**Goal of the exercise**
The result should be an exact copy of every record, with no pictures kept.

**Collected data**
-- Opening Marker --

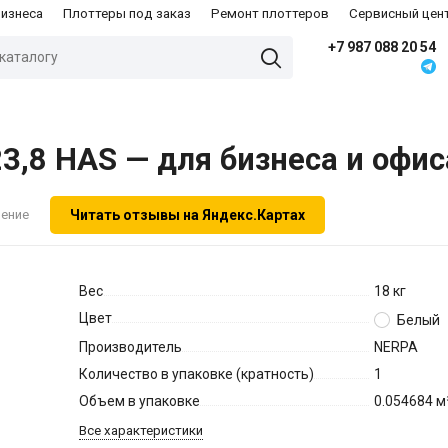
бизнеса
Плоттеры под заказ
Ремонт плоттеров
Сервисный цен
+7 987 088 20 54
,8 HAS — для бизнеса и офис
Читать отзывы на Яндекс.Картах
нение
Вес
18 кг
Цвет
Белый
Производитель
NERPA
Количество в упаковке (кратность)
1
Объем в упаковке
0.054684 м
Все характеристики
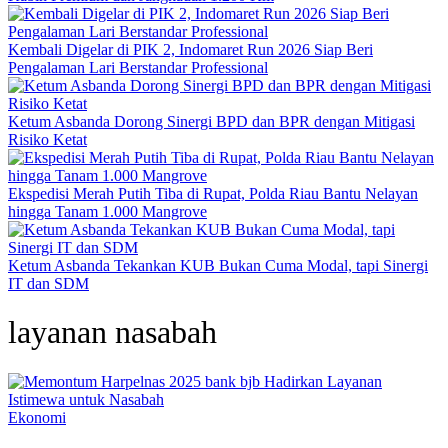
Kembali Digelar di PIK 2, Indomaret Run 2026 Siap Beri
Pengalaman Lari Berstandar Professional
Ketum Asbanda Dorong Sinergi BPD dan BPR dengan Mitigasi
Risiko Ketat
Ekspedisi Merah Putih Tiba di Rupat, Polda Riau Bantu Nelayan
hingga Tanam 1.000 Mangrove
Ketum Asbanda Tekankan KUB Bukan Cuma Modal, tapi Sinergi
IT dan SDM
layanan nasabah
Ekonomi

-- Closing Marker --

**Result**
бизнеса
Плоттеры под заказ
Ремонт плоттеров
Сервисный цен
+7 987 088 20 54
,8 HAS — для бизнеса и офис
Читать отзывы на Яндекс.Картах
нение
Вес
18 кг
Цвет
Белый
Производитель
NERPA
Количество в упаковке (кратность)
1
Объем в упаковке
0.054684 м
Все характеристики
Kembali Digelar di PIK 2, Indomaret Run 2026 Siap Beri
Pengalaman Lari Berstandar Professional
Ketum Asbanda Dorong Sinergi BPD dan BPR dengan Mitigasi
Risiko Ketat
Ekspedisi Merah Putih Tiba di Rupat, Polda Riau Bantu Nelayan
hingga Tanam 1.000 Mangrove
Ketum Asbanda Tekankan KUB Bukan Cuma Modal, tapi Sinergi
IT dan SDM
layanan nasabah
Ekonomi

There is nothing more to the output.